LAS VEGAS-There are never ending waves of fraud crashing on financial institutions, so credit unions must be constantly updating their knowledge base-and educating their members-to keep up.
That was the message from Don Thompson, risk management consultant for Carmel, Ind.-based Allied Solutions. In some cases, he said, criminals use technology to dazzle and deceive, but other times it is a matter of a simple telephone call.
"These people call on the phone and tell consumers they are about to be removed from the Do Not Call list," he said. "They ask to confirm address, date of birth and Social Security number. If they get that information, they can steal the person's identity. And if the person is not on the Do-Not-Call list, they ask if the want to be, and then ask for the address, date of birth and Social Security number."
Another commonly seen phone scam entails the caller representing him or herself as being from the security division of Visa or MasterCard. The consumer is told his credit card has just been used for a large purchase at, say, Best Buy. When the alarmed recipient of this news insists it is not his card, the fraudster smoothly promises to make an adjustment-as long as the soon-to-be victim confirms the account number and three-digit security code on the back of his card, known as the CVV2.
"People fall for this," Thompson said incredulously. "If the person really was calling from Visa or MasterCard, they would already have the account number.
Credit unions need to educate their members about these types of fraud," he added.
Something New Every Day
With the advent of text message banking has come a new version of fraud, known as "smishing." A typical fraudulent text sent to members' cell phones will contain a message roughly along the lines of "Dear Member. We regret to inform you we had to lock your account access. Call XXX-555-1212 to restore your account."
Of course, the number goes to a phone answered by a criminal, not the person's credit union, and the member then is asked for their card number and CVV2.

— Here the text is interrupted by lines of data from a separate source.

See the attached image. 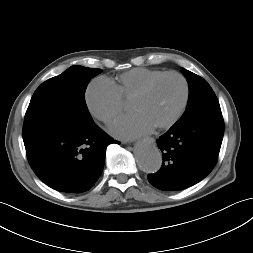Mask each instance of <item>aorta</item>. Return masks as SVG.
Instances as JSON below:
<instances>
[{
  "label": "aorta",
  "instance_id": "762f6f07",
  "mask_svg": "<svg viewBox=\"0 0 253 253\" xmlns=\"http://www.w3.org/2000/svg\"><path fill=\"white\" fill-rule=\"evenodd\" d=\"M135 158L139 168L146 173H156L162 165L161 152L153 140L147 139L135 146Z\"/></svg>",
  "mask_w": 253,
  "mask_h": 253
}]
</instances>
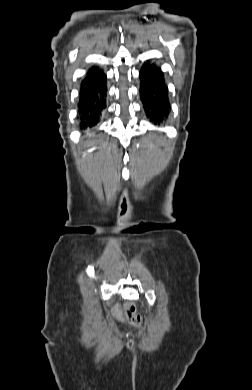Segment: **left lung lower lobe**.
Instances as JSON below:
<instances>
[{
    "instance_id": "left-lung-lower-lobe-1",
    "label": "left lung lower lobe",
    "mask_w": 252,
    "mask_h": 390,
    "mask_svg": "<svg viewBox=\"0 0 252 390\" xmlns=\"http://www.w3.org/2000/svg\"><path fill=\"white\" fill-rule=\"evenodd\" d=\"M140 99L147 118L155 125L168 117L170 103L163 72L148 61L140 70Z\"/></svg>"
}]
</instances>
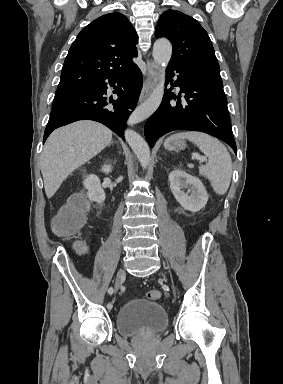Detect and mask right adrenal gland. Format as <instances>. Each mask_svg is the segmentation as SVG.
I'll return each instance as SVG.
<instances>
[{"label": "right adrenal gland", "instance_id": "obj_1", "mask_svg": "<svg viewBox=\"0 0 283 384\" xmlns=\"http://www.w3.org/2000/svg\"><path fill=\"white\" fill-rule=\"evenodd\" d=\"M110 144H113V142H110ZM110 144H109V146H110ZM116 144H117V142H116Z\"/></svg>", "mask_w": 283, "mask_h": 384}]
</instances>
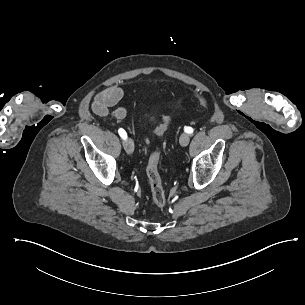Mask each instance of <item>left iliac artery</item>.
Here are the masks:
<instances>
[{
    "label": "left iliac artery",
    "instance_id": "1",
    "mask_svg": "<svg viewBox=\"0 0 305 305\" xmlns=\"http://www.w3.org/2000/svg\"><path fill=\"white\" fill-rule=\"evenodd\" d=\"M184 130H185L186 133H189V134L193 133V128L192 127H185Z\"/></svg>",
    "mask_w": 305,
    "mask_h": 305
}]
</instances>
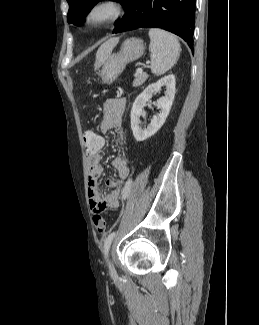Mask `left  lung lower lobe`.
I'll list each match as a JSON object with an SVG mask.
<instances>
[{
  "label": "left lung lower lobe",
  "instance_id": "left-lung-lower-lobe-1",
  "mask_svg": "<svg viewBox=\"0 0 259 325\" xmlns=\"http://www.w3.org/2000/svg\"><path fill=\"white\" fill-rule=\"evenodd\" d=\"M196 0H129L125 16L113 33L137 28H161L193 47Z\"/></svg>",
  "mask_w": 259,
  "mask_h": 325
}]
</instances>
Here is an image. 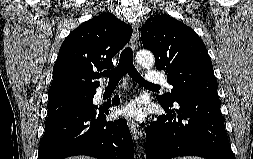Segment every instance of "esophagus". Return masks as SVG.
I'll return each mask as SVG.
<instances>
[{"label": "esophagus", "mask_w": 253, "mask_h": 159, "mask_svg": "<svg viewBox=\"0 0 253 159\" xmlns=\"http://www.w3.org/2000/svg\"><path fill=\"white\" fill-rule=\"evenodd\" d=\"M131 46L133 50L138 49L139 46V25L137 23H133V34L131 39ZM129 129L132 134V137L135 140L142 138L143 130L136 124L134 121H129Z\"/></svg>", "instance_id": "1"}]
</instances>
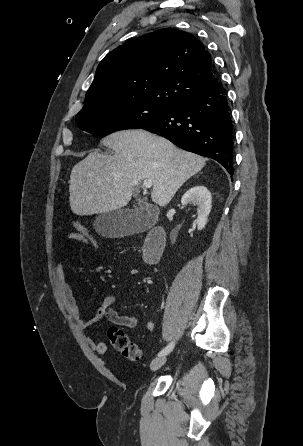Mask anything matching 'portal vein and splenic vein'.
I'll use <instances>...</instances> for the list:
<instances>
[{
    "label": "portal vein and splenic vein",
    "instance_id": "portal-vein-and-splenic-vein-1",
    "mask_svg": "<svg viewBox=\"0 0 303 446\" xmlns=\"http://www.w3.org/2000/svg\"><path fill=\"white\" fill-rule=\"evenodd\" d=\"M134 184L137 185L138 182H134ZM152 185H153V183H152L151 180H144V182H143V186H144L145 188H151Z\"/></svg>",
    "mask_w": 303,
    "mask_h": 446
}]
</instances>
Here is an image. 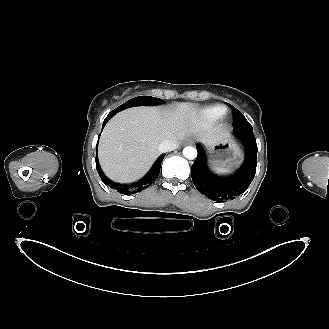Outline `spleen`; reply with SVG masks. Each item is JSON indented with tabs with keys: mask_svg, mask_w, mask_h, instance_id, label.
Wrapping results in <instances>:
<instances>
[{
	"mask_svg": "<svg viewBox=\"0 0 329 329\" xmlns=\"http://www.w3.org/2000/svg\"><path fill=\"white\" fill-rule=\"evenodd\" d=\"M218 173H223V174H228L230 173L231 171H228V170H217Z\"/></svg>",
	"mask_w": 329,
	"mask_h": 329,
	"instance_id": "obj_1",
	"label": "spleen"
}]
</instances>
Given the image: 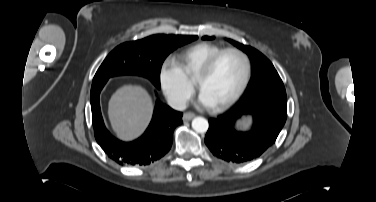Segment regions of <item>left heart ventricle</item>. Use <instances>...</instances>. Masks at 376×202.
Masks as SVG:
<instances>
[{
    "label": "left heart ventricle",
    "instance_id": "1",
    "mask_svg": "<svg viewBox=\"0 0 376 202\" xmlns=\"http://www.w3.org/2000/svg\"><path fill=\"white\" fill-rule=\"evenodd\" d=\"M244 75L242 59L232 53L223 55L211 74L201 83L200 90L212 106L229 99L239 88Z\"/></svg>",
    "mask_w": 376,
    "mask_h": 202
}]
</instances>
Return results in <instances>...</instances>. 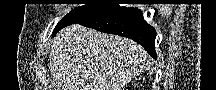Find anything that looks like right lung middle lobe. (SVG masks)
<instances>
[{"mask_svg":"<svg viewBox=\"0 0 216 90\" xmlns=\"http://www.w3.org/2000/svg\"><path fill=\"white\" fill-rule=\"evenodd\" d=\"M114 4H86L73 9L55 27L53 34L72 23L86 20L113 8Z\"/></svg>","mask_w":216,"mask_h":90,"instance_id":"right-lung-middle-lobe-1","label":"right lung middle lobe"}]
</instances>
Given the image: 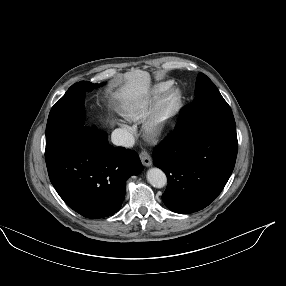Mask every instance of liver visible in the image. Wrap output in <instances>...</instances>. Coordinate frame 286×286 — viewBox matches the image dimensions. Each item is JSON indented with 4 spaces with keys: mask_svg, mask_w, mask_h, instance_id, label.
I'll return each instance as SVG.
<instances>
[{
    "mask_svg": "<svg viewBox=\"0 0 286 286\" xmlns=\"http://www.w3.org/2000/svg\"><path fill=\"white\" fill-rule=\"evenodd\" d=\"M125 85L115 93V98L124 102L138 101L143 99L150 89V75L146 71L135 70L122 75Z\"/></svg>",
    "mask_w": 286,
    "mask_h": 286,
    "instance_id": "obj_1",
    "label": "liver"
}]
</instances>
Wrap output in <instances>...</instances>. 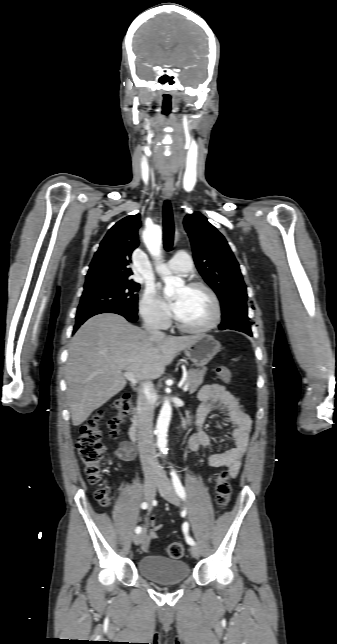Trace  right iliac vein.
I'll return each mask as SVG.
<instances>
[{"instance_id":"right-iliac-vein-1","label":"right iliac vein","mask_w":337,"mask_h":644,"mask_svg":"<svg viewBox=\"0 0 337 644\" xmlns=\"http://www.w3.org/2000/svg\"><path fill=\"white\" fill-rule=\"evenodd\" d=\"M157 484H158V478L156 476H148L145 480L144 496L149 503L152 502L155 497ZM144 537H145V531L135 535L133 537L134 544L135 545L141 544Z\"/></svg>"}]
</instances>
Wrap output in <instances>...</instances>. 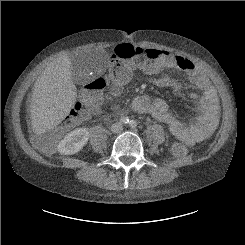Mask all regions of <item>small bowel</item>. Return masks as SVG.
Masks as SVG:
<instances>
[{
	"label": "small bowel",
	"mask_w": 245,
	"mask_h": 245,
	"mask_svg": "<svg viewBox=\"0 0 245 245\" xmlns=\"http://www.w3.org/2000/svg\"><path fill=\"white\" fill-rule=\"evenodd\" d=\"M145 54L154 65L150 69L147 65L137 68L148 74L157 75L153 83L162 88L179 89V83L172 79L167 71L178 68L186 73L190 82L195 85L201 94L197 96L196 119L192 125H186L175 113H173L168 103L157 98L151 100L149 96L143 95L135 99L132 103L134 111L143 114H150L157 120L168 126L170 131L179 139L188 144H195L208 139L216 129L219 120V103L215 87L210 83L207 76L200 71L190 59L155 48L146 49ZM121 86L112 90L113 95L120 92ZM104 95H101V102Z\"/></svg>",
	"instance_id": "small-bowel-1"
}]
</instances>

Thompson warned of a variety of fraudulent activity that attacks vulnerabilities in ACH/A2A transactions. Specifically, he said CUs should consider limits on the dollar amount of transactions new accounts may make when they are set up via online banking.
"There is a lot of risk involved in ACH," he said. "Members can push funds from their credit union account to an account at another financial institution through ACH credit, or pull funds into their credit union account from another financial institution through ACH debit."
The problem on ACH debits, Thompson explained, is the other financial institution has 60 days to return an unauthorized transaction. He cited the example of one CU that had a new member open a savings account and a $10,000 Visa line of credit. The member paid the LOC using Internet banking, using ACH to pull funds from another institution. The credit union gave immediate credit, and the member took a cash advance.
This process was repeated eight times before the ACH payments were returned for insufficient funds-but the credit union lost $80,000. "This type of credit risk is uninsurable," he said. "Credit unions need to be aware of the credit risk associated with ACH debit and not release the credit limit until funds are received. In the case of the multiple NSFs, people at that credit union were missing significant red flags."
To ward off losses in ACH wire transfers used by criminals for bill pay, Thompson said CUs should not allow immediate access to payment services to new users. Instead, credit unions should implement an enrollment process that sends the new member an e-mail to an address provided at account opening for confirmation. Access to funds should not be granted until the following business day, he said.
"Restrict this feature to members who enroll and qualify," he said. "New payees need to be confirmed with the member. Educate your members through newsletters and notices on your website."